At a Lutheran church I belonged to years ago, we experimented with a contemplative evening service followed by potluck dinner. I loved the dimmer sanctuary and the extra candles. I loved reading/hearing a Bible passage and sitting with it. No explication, no sermon on it, just the Word sinking into our bones. It was hard to get everybody on board. People wanted to talk. I suspect that if we had continued beyond the Advent season, we might have gotten people used to the process. Or maybe the people who couldn't get comfortable with silence would have stopped coming.
I know that it's hard for churches to get the amplification just right. Even the non-hearing impaired often need some amplification. And then there are those of us who get jangled at all this stimuli.
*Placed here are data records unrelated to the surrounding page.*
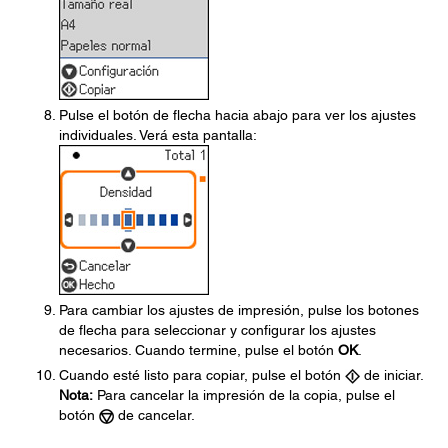
Pulse el botón de flecha hacia abajo para ver los ajustes
individuales. Verá esta pantalla:
Para cambiar los ajustes de impresión, pulse los botones
de flecha para seleccionar y configurar los ajustes
necesarios. Cuando termine, pulse el botón
OK
.
Cuando esté listo para copiar, pulse el botón
de iniciar.
Nota:
Para cancelar la impresión de la copia, pulse el
botón
de cancelar.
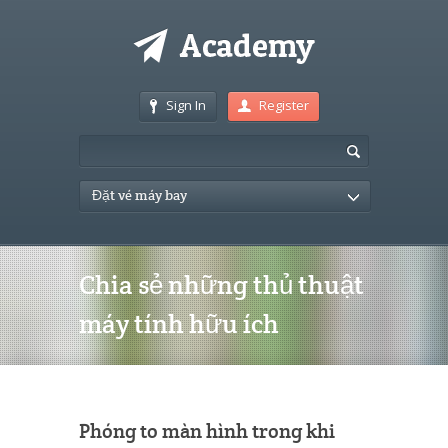
Sign In
Register
Đặt vé máy bay
Chia sẻ những thủ thuật
máy tính hữu ích
Phóng to màn hình trong khi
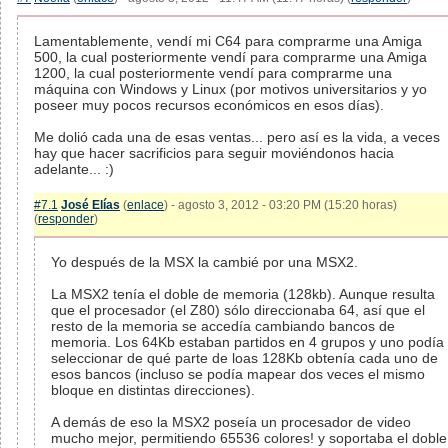
Lamentablemente, vendí mi C64 para comprarme una Amiga
500, la cual posteriormente vendí para comprarme una Amiga
1200, la cual posteriormente vendí para comprarme una
máquina con Windows y Linux (por motivos universitarios y yo
poseer muy pocos recursos económicos en esos días).
Me dolió cada una de esas ventas... pero así es la vida, a veces
hay que hacer sacrificios para seguir moviéndonos hacia
adelante... :)
#7.1
José Elías
(
enlace
) - agosto 3, 2012 - 03:20 PM (15:20 horas)
(
responder
)
Yo después de la MSX la cambié por una MSX2.
La MSX2 tenía el doble de memoria (128kb). Aunque resulta
que el procesador (el Z80) sólo direccionaba 64, así que el
resto de la memoria se accedía cambiando bancos de
memoria. Los 64Kb estaban partidos en 4 grupos y uno podía
seleccionar de qué parte de loas 128Kb obtenía cada uno de
esos bancos (incluso se podía mapear dos veces el mismo
bloque en distintas direcciones).
A demás de eso la MSX2 poseía un procesador de video
mucho mejor, permitiendo 65536 colores! y soportaba el doble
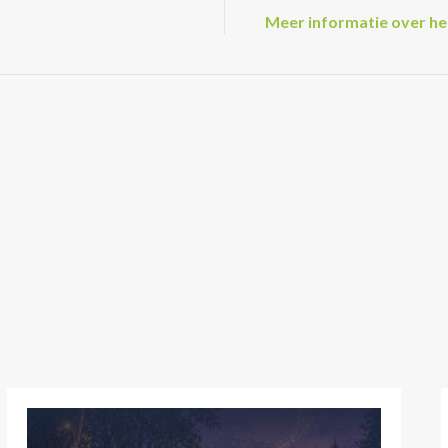
Meer informatie over h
I'm intrigued by modern/post-modern/emergent churches who use ambient sound and projected images and songs with words going on at the same time. I haven't experienced the extreme end of that, but I have been to churches with big screens and pictures. One church projected the hymn we were singing, complete with bouncing ball: hymn karaoke! Many churches with projection systems can't resist beaming pictures to the screen. I've often hated the pictures on the screen and got distracted by wondering who chose such awful photos. If I wanted to be subjected to a horrible PowerPoint presentation, I'd go to the American workplace.
I think about the monasteries I've seen and their austere, yet beautiful, chapels. When I go to Mepkin Abbey, I'm always intrigued by the way the worship space changes from service to service, with flowers and candles and statues and framed art. I wish that I lived close enough to see how the space changes with the liturgical seasons.
I have a friend who converted from the Church of England to become a Quaker. I'd love to attend her church, just to see what it's like. Even monasteries aren't as committed to silence as the Quakers.
I'm not one of those bloggers who has all the answers and is only too happy to share them with you. I'm a woman who has experimented a lot with worship, including not going, and has yet to find a completely perfect option. I suspect there is no perfect option. Even having more options means that we spread ourselves ever more thinly as a worshipping congregation.
Perhaps we have a contemplative service (one per season? one per month?). Perhaps we build more silence into the service. Perhaps I build more silence into my daily life so I'm not so jangled. Perhaps we commit to silence before the worship. If our churches have unused spaces, maybe we could recreate them into small, silent chapels.
but bestows favor on the humble
1 year ago
1 comment:
We have weekly quiet night services during Advent and Lent. As you said, readings and chants with no meditation, explication, sermonizing. In Lent, followed by supper--in Advent not. I wish my schedule had allowed me to get to more of them.
We discussed use of power point at our church once (so far we don't do it) and I brought up the fact that I find many of the images distracting and too much pushing a particular idea of something rather than allowing me to create my own. I don't think we need MORE stimulation. Really.